A Australian man panning for Gold

Australia doesn’t trade in U.S. dollars, but our economy does. Every tonne of ore, every litre of fuel, every container at port is priced in green paper we don’t print. The Reserve Bank can move its cash rate, but the cost of money still drifts with decisions made in Washington. When the Federal Reserve tightens, our borrowing costs rise. When the dollar strengthens, our imports climb. The illusion of independence survives because we speak in AUD, but the system breathes in USD.

Australia’s Invisible Dollar Dependency

The dependency runs deeper than trade. The U.S. dollar underpins most global pricing: commodities, shipping, energy, derivatives, even online advertising. To leave its orbit would mean rebuilding global settlement systems—payments, collateral, clearing—from scratch. So we stay tethered, not by policy choice but by infrastructure.

For decades this arrangement looked stable. But as U.S. debt piles higher, and political gridlock becomes the norm, the rest of the world has started to hedge. Central banks have been quietly reducing their share of reserves held in U.S. dollars and increasing holdings of physical gold. Gold reserves now make up the largest share of official assets in thirty years. The shift is slow, but it’s consistent. It says: “we still use your system, but we’re keeping a backup.”

Gold’s Rise: A Barometer of Trust

In the last twelve months, gold priced in Australian dollars has moved past A$6,000 per troy ounce, a record high. That’s up more than 20 percent since mid-2023, and almost double its price five years ago. The U.S. spot price is also at a record, but the AUD weakness against the USD has amplified it further for Australian investors.

The move isn’t about jewellery demand or mining constraints—it’s about confidence. When inflation is sticky and public debt looks permanent, gold becomes the yardstick for disbelief. It’s not about yield; it’s about endurance.

Gold performs best when two things line up: falling trust in fiat money and falling opportunity cost.
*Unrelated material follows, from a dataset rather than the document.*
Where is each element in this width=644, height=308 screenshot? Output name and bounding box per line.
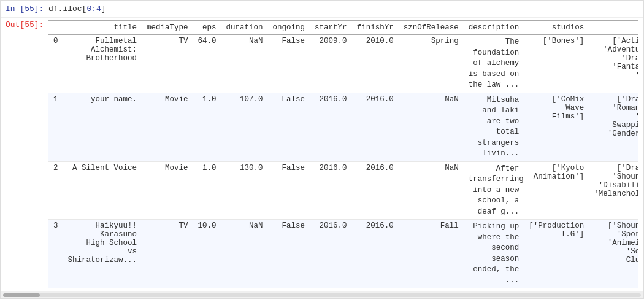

Real yields—the interest you earn after inflation—have turned negative in several major economies this year. That makes gold’s zero return suddenly competitive. Central banks understand that logic. China, India, and even some European institutions are adding tonnes to their reserves. The metal isn’t a bet on collapse; it’s a vote for optionality.

For Australia, this dynamic cuts both ways. We are one of the world’s largest gold producers, so higher prices feed directly into export revenue. But we’re also a country that borrows, trades, and benchmarks in USD. When the global system shifts even slightly away from the dollar, volatility hits us faster than it helps us. Exporters earn more in AUD terms, but importers and households feel the drag through higher fuel, technology, and freight costs.
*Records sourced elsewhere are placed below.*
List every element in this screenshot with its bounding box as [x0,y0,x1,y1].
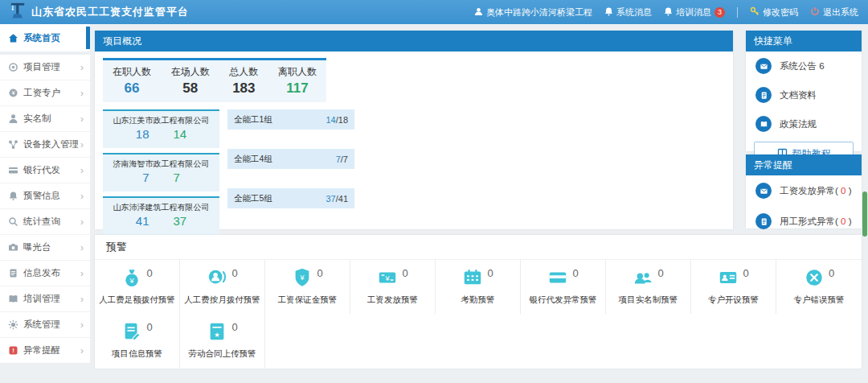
device-nodes-icon [6,139,19,150]
warning-labor-fee-full-payment[interactable]: ¥ 0 人工费足额拨付预警 [95,260,180,314]
svg-text:¥: ¥ [385,274,391,282]
warning-bank-payment-exception[interactable]: 0 银行代发异常预警 [521,260,606,314]
chevron-right-icon: › [80,139,84,150]
document-star-icon: ★ [207,321,227,345]
company-on-site: 14 [174,127,187,141]
chevron-right-icon: › [80,113,84,125]
stat-on-duty: 在职人数 66 [113,65,151,97]
warning-project-info[interactable]: 0 项目信息预警 [95,314,180,368]
chevron-right-icon: › [80,165,84,176]
chevron-right-icon: › [80,242,84,253]
warnings-grid: ¥ 0 人工费足额拨付预警 0 人工费按月拨付预警 ¥ [95,260,862,368]
people-icon [633,267,653,291]
current-project-menu[interactable]: 奥体中路跨小清河桥梁工程 [474,6,592,19]
warning-labor-contract-upload[interactable]: ★ 0 劳动合同上传预警 [180,314,265,368]
sidebar-item-bank-payment[interactable]: 银行代发 › [0,157,90,183]
svg-text:★: ★ [215,331,220,339]
warning-account-opening[interactable]: 0 专户开设预警 [691,260,776,314]
page-title: 山东省农民工工资支付监管平台 [31,5,189,19]
vertical-scrollbar-thumb[interactable] [862,192,867,237]
sidebar-item-home[interactable]: 系统首页 [0,24,90,51]
document-icon [755,87,772,103]
gear-icon [6,319,19,330]
power-icon [810,6,820,18]
crane-logo-icon [10,2,26,23]
quick-item-documents[interactable]: 文档资料 [746,80,862,109]
training-badge: 3 [714,7,725,18]
work-group-row[interactable]: 全能工4组 7/7 [227,149,354,169]
warning-wage-deposit[interactable]: ¥ 0 工资保证金预警 [265,260,350,314]
company-on-site: 7 [174,171,180,184]
camera-icon [6,242,19,253]
svg-text:!: ! [12,347,14,354]
quick-item-policies[interactable]: 政策法规 [746,109,862,138]
work-group-row[interactable]: 全能工1组 14/18 [227,109,354,130]
stat-left: 离职人数 117 [278,65,317,97]
credit-card-icon [547,267,568,291]
work-group-row[interactable]: 全能工5组 37/41 [227,188,354,208]
sidebar-item-project-mgmt[interactable]: 项目管理 › [0,55,90,80]
stat-total: 总人数 183 [229,65,258,97]
svg-text:¥: ¥ [129,277,135,285]
calendar-icon [462,267,483,291]
overview-body: 在职人数 66 在场人数 58 总人数 183 离职人数 117 [95,51,733,246]
bell-icon [604,6,613,18]
project-overview-panel: 项目概况 在职人数 66 在场人数 58 总人数 183 离职人数 117 [95,31,733,229]
shield-yuan-icon: ¥ [292,267,313,291]
panel-header: 异常提醒 [746,154,862,175]
chevron-right-icon: › [80,268,84,279]
person-broadcast-icon [207,267,227,291]
quick-menu-panel: 快捷菜单 系统公告 6 文档资料 政策法规 帮助教程 [746,31,862,151]
company-on-site: 37 [174,214,187,228]
warnings-panel: 预警 ¥ 0 人工费足额拨付预警 0 人工费按月拨付 [95,235,862,369]
sidebar-menu-block: 项目管理 › ¥ 工资专户 › 实名制 › 设备 [0,55,90,363]
company-on-duty: 7 [142,171,149,184]
panel-header: 快捷菜单 [746,31,862,51]
x-circle-icon [804,267,825,291]
sidebar: 系统首页 项目管理 › ¥ 工资专户 › [0,24,90,363]
banknote-yuan-icon: ¥ [377,267,398,291]
chevron-right-icon: › [80,88,84,99]
search-icon [6,216,19,227]
warning-labor-fee-monthly-payment[interactable]: 0 人工费按月拨付预警 [180,260,265,314]
company-card[interactable]: 山东江美市政工程有限公司 18 14 [103,109,219,148]
logout-menu[interactable]: 退出系统 [810,6,858,19]
change-password-menu[interactable]: 修改密码 [750,6,798,19]
warning-attendance[interactable]: 0 考勤预警 [436,260,521,314]
sidebar-item-exception-reminder[interactable]: ! 异常提醒 › [0,337,90,363]
sidebar-item-exposure[interactable]: 曝光台 › [0,234,90,260]
company-card[interactable]: 山东沛泽建筑工程有限公司 41 37 [103,196,219,235]
warning-wage-payment[interactable]: ¥ 0 工资发放预警 [350,260,436,314]
quick-item-announcements[interactable]: 系统公告 6 [746,51,862,80]
system-messages-menu[interactable]: 系统消息 [604,6,652,19]
warning-account-error[interactable]: 0 专户错误预警 [776,260,862,314]
sidebar-item-warning-info[interactable]: 预警信息 › [0,183,90,208]
sidebar-item-real-name[interactable]: 实名制 › [0,105,90,131]
sidebar-item-training-mgmt[interactable]: 培训管理 › [0,286,90,311]
brand: 山东省农民工工资支付监管平台 [10,2,189,23]
exception-item-employment-form[interactable]: 用工形式异常( 0 ) [746,206,862,237]
company-card[interactable]: 济南海智市政工程有限公司 7 7 [103,153,219,192]
person-icon [6,113,19,124]
training-messages-menu[interactable]: 培训消息 3 [664,6,725,19]
book-icon [6,294,19,304]
staff-stats-box: 在职人数 66 在场人数 58 总人数 183 离职人数 117 [103,58,326,102]
sidebar-item-system-mgmt[interactable]: 系统管理 › [0,311,90,337]
panel-header: 项目概况 [95,31,733,51]
warning-project-real-name[interactable]: 0 项目实名制预警 [606,260,691,314]
chevron-right-icon: › [80,191,84,202]
sidebar-item-wage-account[interactable]: ¥ 工资专户 › [0,80,90,105]
exception-item-wage-payment[interactable]: 工资发放异常( 0 ) [746,175,862,206]
sidebar-item-device-access[interactable]: 设备接入管理 › [0,131,90,157]
company-cards: 山东江美市政工程有限公司 18 14 济南海智市政工程有限公司 7 7 [103,109,219,240]
person-icon [474,7,483,18]
yuan-coin-icon: ¥ [6,88,19,98]
sidebar-item-info-publish[interactable]: 信息发布 › [0,260,90,286]
alert-icon: ! [6,345,19,356]
sidebar-item-stats-query[interactable]: 统计查询 › [0,208,90,234]
active-indicator [86,27,90,49]
chevron-right-icon: › [80,319,84,331]
exception-reminder-panel: 异常提醒 工资发放异常( 0 ) 用工形式异常( 0 ) [746,154,862,229]
svg-text:¥: ¥ [300,274,305,282]
stat-on-site: 在场人数 58 [171,65,210,97]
It’s a reminder that gold’s rise doesn’t isolate us—it exposes the fragility underneath our dollar peg to global sentiment. We benefit from the commodity story and suffer from the currency story, often at the same time.

Gold’s appeal is rarely emotional. It’s mathematical. It doesn’t default, it doesn’t dilute, and it doesn’t rely on anyone’s policy credibility. When trust in paper falls, the cost of trust—expressed in gold’s price—rises. That’s what we’re watching now.

If the USD remains the core of the global system, gold will keep shadowing it as a check on excess. If the world moves toward regional settlement systems—China-Asia trade in yuan, Gulf energy in dual pricing—gold will anchor those experiments. Either way, its role grows when confidence wavers.

Australia sits awkwardly in between: a resource-rich nation that digs up the hedge while still depending on the system it hedges against. Understanding that paradox isn’t cynicism—it’s basic accounting. The balance sheet of the world is shifting. And for a country priced in someone else’s currency, it pays to notice what the rest of the world is starting to count again.